In this and many other episodes prior to 9/11, intelligence officers spooked by cautious lawyers failed to take actions that might have prevented the 9/11 attacks. The CIA was, in the words of the 9/11 Commission Report, 'institutionally averse to risk,' and law and lawyers were a big part of the problem. It didn't help that CIA leaders encouraged their officers to buy professional liability insurance for legal expenses to be incurred in the expected criminal and related investigations. 'I think it's deeply disturbing that we have a system of government that asks young men and women to go overseas and take enormous risks for them and then say, 'Oh, by the way, you might want to get insurance to provide counsel because we might subsequently decide to prosecute you tomorrow for what we're asking you to do today,' says Jeffrey Smith, a former CIA General Counsel. Robert Baer, who was in a position to know, says the signal the insurance sends is clear. 'Don't take risky assignments. Don't get involved in any contravention or possible contravention of American law. Just don't do it. It's not worth it. You can't afford the lawyers.The organization's not going to back you up. Take a nice safe assignment. Take no risks.'
After 9/11, of course, the threat from terrorism seemed much different, and pressure on the CIA to take risks increased. But all of the institutional factors contributing to risk aversion remained in place, and stood as an obstacle to the White House's aggressive go-it-alone strategy. This is where the OLC became crucial. More than any agency in the government, OLC could provide the legal cover needed to overcome law-induced bureaucratic risk-aversion. 'It is practically impossible to prosecute someone who relied in good faith on an OLC opinion, even if the opinion turns out to be wrong,' a senior Justice Department prosecutor once told me.

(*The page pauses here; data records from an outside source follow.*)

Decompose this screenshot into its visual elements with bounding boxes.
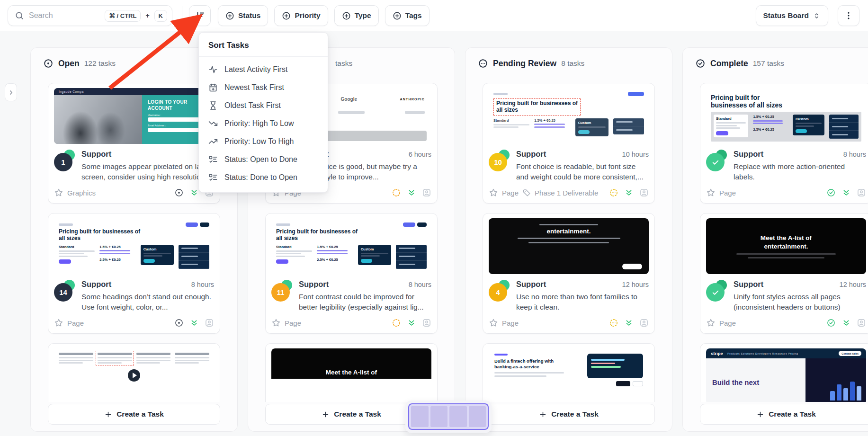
task-title: Support [516, 280, 546, 289]
status-in-progress-icon[interactable] [392, 318, 401, 328]
sidebar-expand-button[interactable] [5, 83, 17, 101]
status-pending-icon[interactable] [609, 318, 618, 328]
status-open-icon[interactable] [174, 318, 184, 328]
column-header: Pending Review 8 tasks [465, 48, 672, 69]
task-hours: 12 hours [622, 281, 649, 288]
search-field[interactable] [29, 11, 100, 20]
task-card-partial[interactable] [48, 343, 220, 402]
task-card-partial[interactable]: Meet the A-list of [265, 343, 438, 402]
task-number-badge: 10 [489, 150, 510, 171]
hourglass-icon [208, 101, 218, 110]
filter-status-button[interactable]: Status [218, 5, 268, 26]
task-description: Replace with more action-oriented labels… [734, 161, 866, 182]
menu-item-latest-activity[interactable]: Latest Activity First [199, 61, 328, 79]
assignee-icon[interactable] [639, 318, 649, 328]
plus-icon [539, 410, 547, 418]
create-task-button[interactable]: Create a Task [700, 404, 868, 425]
menu-divider [199, 56, 328, 57]
status-done-icon[interactable] [826, 318, 836, 328]
chevron-right-icon [8, 89, 15, 96]
list-checks-icon [208, 173, 218, 182]
star-icon[interactable] [706, 318, 716, 328]
column-task-count: 122 tasks [84, 59, 116, 68]
priority-chevrons-icon[interactable] [624, 188, 634, 197]
task-hours: 8 hours [191, 281, 214, 288]
task-type-label: Page [502, 319, 519, 327]
assignee-icon[interactable] [639, 188, 649, 197]
menu-item-newest-task[interactable]: Newest Task First [199, 79, 328, 97]
activity-icon [208, 65, 218, 74]
column-title: Pending Review [493, 59, 556, 69]
star-icon[interactable] [489, 188, 498, 197]
priority-chevrons-icon[interactable] [189, 188, 199, 197]
assignee-icon[interactable] [857, 188, 866, 197]
star-icon[interactable] [271, 318, 281, 328]
star-icon[interactable] [54, 318, 63, 328]
menu-item-oldest-task[interactable]: Oldest Task First [199, 97, 328, 115]
star-icon[interactable] [54, 188, 63, 197]
thumb-button [622, 264, 642, 269]
more-options-button[interactable] [838, 5, 859, 26]
menu-item-priority-low-high[interactable]: Priority: Low To High [199, 133, 328, 151]
priority-chevrons-icon[interactable] [407, 318, 416, 328]
plus-circle-icon [393, 11, 402, 20]
priority-chevrons-icon[interactable] [189, 318, 199, 328]
thumb-cta-button: Contact sales [839, 351, 861, 356]
card-thumbnail: entertainment. [489, 218, 649, 274]
filter-priority-label: Priority [295, 11, 320, 20]
task-type-label: Page [285, 319, 301, 327]
assignee-icon[interactable] [857, 318, 866, 328]
sort-tasks-menu: Sort Tasks Latest Activity First Newest … [198, 32, 328, 193]
menu-item-status-open-done[interactable]: Status: Open to Done [199, 151, 328, 169]
priority-chevrons-icon[interactable] [407, 188, 416, 197]
filter-status-label: Status [238, 11, 260, 20]
filter-tags-button[interactable]: Tags [385, 5, 430, 26]
column-pending-review: Pending Review 8 tasks Pricing built for… [465, 47, 672, 432]
task-card[interactable]: Ingaude Compa LOGIN TO YOURACCOUNT Usern… [48, 83, 220, 204]
column-task-count: tasks [335, 59, 352, 68]
assignee-icon[interactable] [422, 318, 431, 328]
menu-item-status-done-open[interactable]: Status: Done to Open [199, 169, 328, 187]
trending-up-icon [208, 137, 218, 146]
view-select[interactable]: Status Board [756, 5, 828, 26]
search-input[interactable]: ⌘ / CTRL + K [8, 5, 172, 26]
assignee-icon[interactable] [205, 318, 214, 328]
status-open-icon[interactable] [174, 188, 184, 197]
create-task-button[interactable]: Create a Task [48, 404, 220, 425]
task-title: Support [81, 280, 111, 289]
task-card[interactable]: Pricing built for businesses of all size… [48, 213, 220, 334]
task-title: Support [81, 150, 111, 159]
status-in-progress-icon[interactable] [392, 188, 401, 197]
sort-tasks-button[interactable] [189, 5, 211, 26]
filter-type-button[interactable]: Type [334, 5, 379, 26]
task-title: Support [734, 150, 763, 159]
status-pending-icon[interactable] [609, 188, 618, 197]
task-card[interactable]: Meet the A-list of entertainment. Suppor… [700, 213, 868, 334]
star-icon[interactable] [706, 188, 716, 197]
status-done-icon[interactable] [826, 188, 836, 197]
task-hours: 10 hours [622, 151, 649, 158]
card-thumbnail: Meet the A-list of [271, 348, 431, 402]
task-card[interactable]: entertainment. 4 Support 12 hours Use no… [483, 213, 655, 334]
task-card[interactable]: Pricing built for businesses of all size… [483, 83, 655, 204]
google-logo: Google [341, 97, 357, 102]
dragged-card-ghost[interactable] [405, 400, 492, 433]
task-card-partial[interactable]: stripe Products Solutions Developers Res… [700, 343, 868, 402]
toolbar: ⌘ / CTRL + K Status Priority Type Tags S… [0, 0, 868, 31]
task-card-partial[interactable]: Build a fintech offering with banking-as… [483, 343, 655, 402]
filter-tags-label: Tags [405, 11, 422, 20]
star-icon[interactable] [489, 318, 498, 328]
task-card[interactable]: Pricing built for businesses of all size… [700, 83, 868, 204]
filter-priority-button[interactable]: Priority [274, 5, 328, 26]
task-hours: 6 hours [409, 151, 431, 158]
priority-chevrons-icon[interactable] [841, 318, 851, 328]
menu-item-priority-high-low[interactable]: Priority: High To Low [199, 115, 328, 133]
column-title: Complete [710, 59, 748, 69]
priority-chevrons-icon[interactable] [841, 188, 851, 197]
priority-chevrons-icon[interactable] [624, 318, 634, 328]
task-card[interactable]: Pricing built for businesses of all size… [265, 213, 438, 334]
column-cards: Pricing built for businesses of all size… [700, 77, 868, 402]
task-done-badge [706, 150, 728, 171]
create-task-button[interactable]: Create a Task [483, 404, 655, 425]
assignee-icon[interactable] [422, 188, 431, 197]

OLC speaks for the Justice Department, and it is the Justice Department that prosecutes violations of criminal law. If OLC interprets a law to allow a proposed action, then the Justice Department won't prosecute those who rely on the OLC ruling. Even independent counsels would have trouble going after someone who reasonably relied on one. This is true even if OLC turns out to be wrong according to a court. One consequence of OLC's authority to interpret the law is the power to bestow on government officials what is effectively an advance pardon for actions taken at the edges of vague criminal laws. This is the flip side of OLC's power to say 'no,' and to put a brake on governmental operations. It is one of the most momentous and dangerous powers in the government: the power to dispense get-out-of-jail-free cards.